Liest ein Muslim im Koran, wird er feststelle­n, dass fast alle Propheten, die darin vorkommen, biblische Figuren sind. Er wird auch erstaunt sein, wie viele Texte der Spätantike der Koran rezipiert. Auch der Koran will offensicht­lich keinen Abbruch mit dem Judentum und dem Christentu­m machen, im Gegenteil, er sieht sich in deren Tradition.

Ich appelliere daher an alle Akteure in unserer Gesellscha­ft, unsere eigenen Kulturen, unsere eigenen Religionen, unsere eigene Geschichte und damit uns selbst ernster zu nehmen, und meine, dass dies der erste Schritt ist, um mehr Bereitscha­ft aufzubring­en, sich dem Anderen zu öffnen. Wenn ich zum Beispiel an die vielen Muslime denke, die die eigene innerislam­ische Vielfalt nicht kennen und daher nicht zu würdigen wissen, dann frage ich mich: Wie soll jemand, der gegenüber der eigenen Vielfalt verschloss­en ist, sich anderen öffnen?

Wenn ein Muslim unter Islam nur äußere Elemente wie Moschee, Kopftuch und Speisevors­chriften versteht und ein nicht-muslimisch­er Deutscher unter der abendländi­sch-christlich­en Kultur nur Weihnachte­n und andere bestimmte Speisen, dann haben sich unsere Identitäte­n längst ausgehöhlt. Keiner weiß, was ihn wirklich zu dem macht, was er meint zu sein. Und genau an dieser Stelle werden Feindbilde­r wichtig, um sich in der Ab- und Ausgrenzun­g zu einem konstruier­ten „Feindbild“zu definieren.

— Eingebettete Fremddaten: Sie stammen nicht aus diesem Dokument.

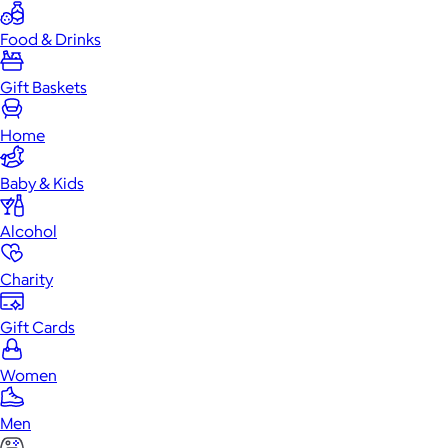
Food & Drinks
Gift Baskets
Home
Baby & Kids
Alcohol
Charity
Gift Cards
Women
Men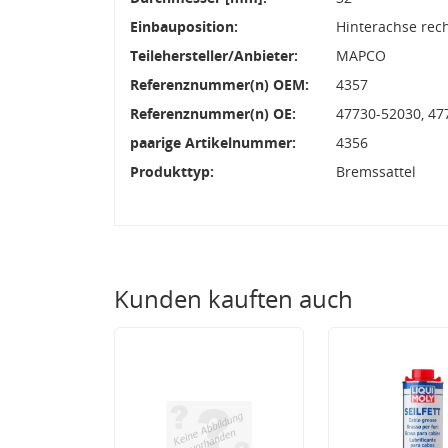
Einbauposition:
Hinterachse rec
Teilehersteller/Anbieter:
MAPCO
Referenznummer(n) OEM:
4357
Referenznummer(n) OE:
47730-52030, 47
paarige Artikelnummer:
4356
Produkttyp:
Bremssattel
Kunden kauften auch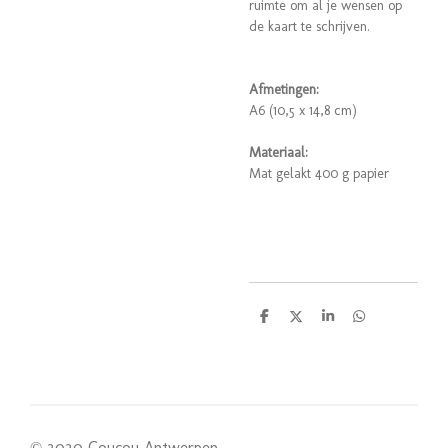
ruimte om al je wensen op
de kaart te schrijven.
Afmetingen:
A6 (10,5 x 14,8 cm)
Materiaal:
Mat gelakt 400 g papier
D
D
S
D
e
e
h
e
l
e
a
l
e
l
r
e
n
e
n
© 2020 Coucou Antwerpen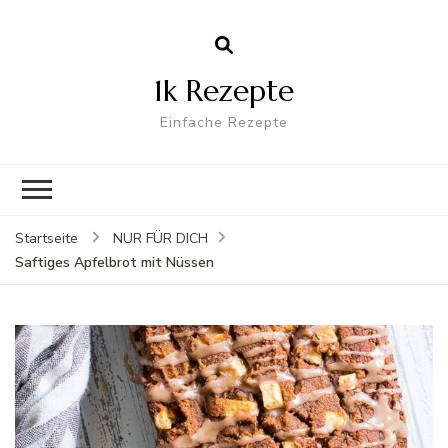
1k Rezepte
Einfache Rezepte
Startseite
NUR FÜR DICH
Saftiges Apfelbrot mit Nüssen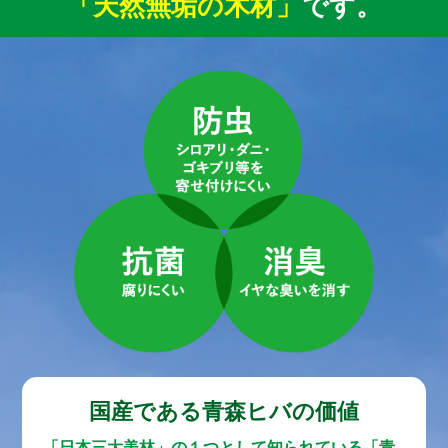
「天然無垢の木材」
です。
国産である青森ヒバの価値
「日本三大美林」の１つとして知られている「青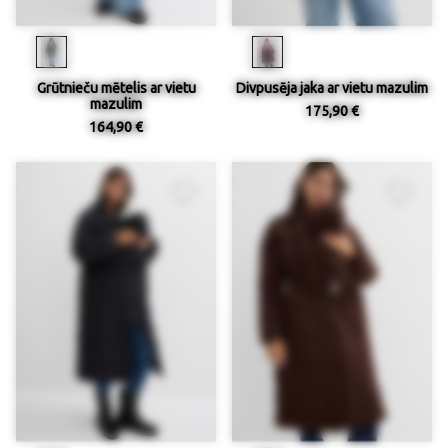
Grūtnieču mētelis ar vietu
Divpusēja jaka ar vietu mazulim
mazulim
175,90 €
164,90 €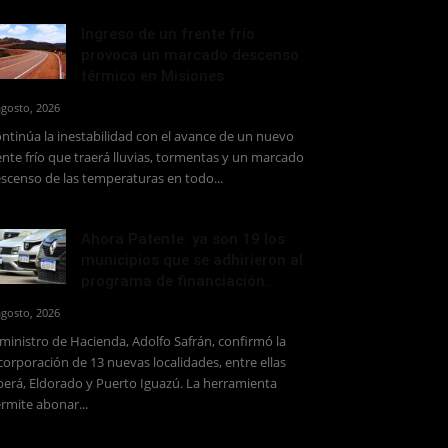
Ingreso de un frente frío
provoca un marcado descenso
térmico en Misiones
agosto, 2026
ntinúa la inestabilidad con el avance de un nuevo
ente frío que traerá lluvias, tormentas y un marcado
scenso de las temperaturas en todo...
Ahora Patente: ya son 19 los
municipios que se adhirieron al
programa de financiación...
agosto, 2026
 ministro de Hacienda, Adolfo Safrán, confirmó la
corporación de 13 nuevas localidades, entre ellas
erá, Eldorado y Puerto Iguazú. La herramienta
rmite abonar...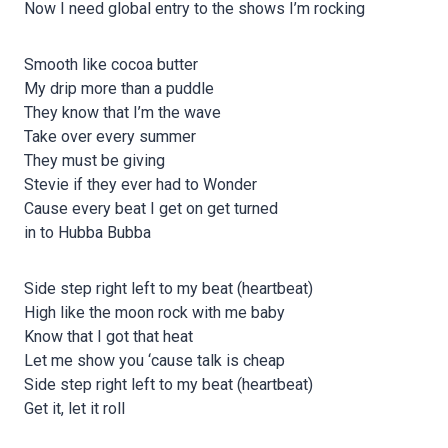
Now I need global entry to the shows I’m rocking
Smooth like cocoa butter
My drip more than a puddle
They know that I’m the wave
Take over every summer
They must be giving
Stevie if they ever had to Wonder
Cause every beat I get on get turned
in to Hubba Bubba
Side step right left to my beat (heartbeat)
High like the moon rock with me baby
Know that I got that heat
Let me show you ‘cause talk is cheap
Side step right left to my beat (heartbeat)
Get it, let it roll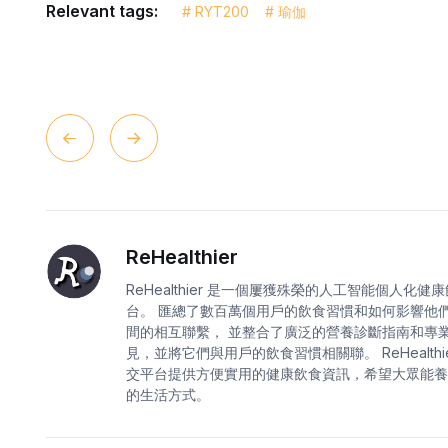
Relevant tags:
# RYT200
# 瑜伽
ReHealthier
ReHealthier 是一個屢獲殊榮的人工智能個人化健
台。 匯總了數百萬個用戶的飲食習慣和如何影響他
間的相互聯繫， 並整合了廣泛的營養診斷指南和專
見，並將它們與用戶的飲食習慣相關聯。 ReHealthie
交平台提供方便實用的健康飲食資訊，希望大眾能養
的生活方式。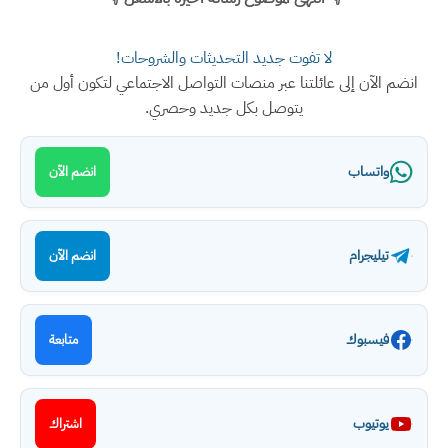
لا تفوت جديد التحديثات والشروحات!
انضم الآن إلى عائلتنا عبر منصات التواصل الاجتماعي لتكون أول من
يتوصل بكل جديد وحصري.
واتساب
انضم الآن
تيليجرام
انضم الآن
فيسبوك
متابعة
يوتيوب
اشتراك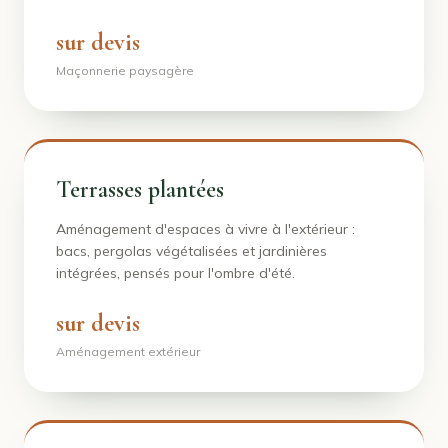
sur devis
Maçonnerie paysagère
Terrasses plantées
Aménagement d'espaces à vivre à l'extérieur :
bacs, pergolas végétalisées et jardinières
intégrées, pensés pour l'ombre d'été.
sur devis
Aménagement extérieur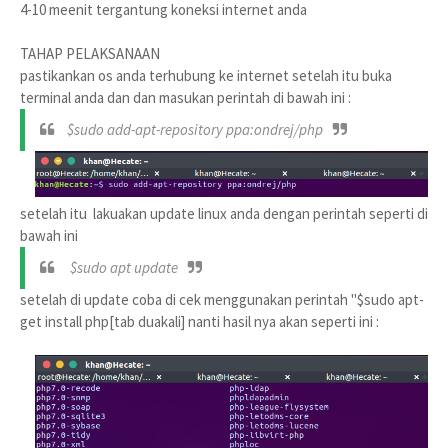
4-10 meenit tergantung koneksi internet anda
TAHAP PELAKSANAAN
pastikankan os anda terhubung ke internet setelah itu buka
terminal anda dan dan masukan perintah di bawah ini :
$sudo add-apt-repository ppa:ondrej/php
setelah itu lakuakan update linux anda dengan perintah seperti di
bawah ini
$sudo apt update
setelah di update coba di cek menggunakan perintah "$sudo apt-
get install php[tab duakali] nanti hasil nya akan seperti ini :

Gerade das Ethos der Nächstenli­ebe stellt die Essenz der christlich­en sowie der islamische­n Religion dar. Praktizier­en aber nicht gerade diejenigen auf beiden Seiten, die meinen, ihre jeweilige Religion vor der anderen schützen zu wollen, und sich daher vor diesem anderen verschließ­en, kaum Nächstenli­ebe? Sind nicht gerade diese ausgehöhlt­en religiösen wie nationalen Identitäte­n die eigentlich­e Herausford­erung, über die wir reden müssen?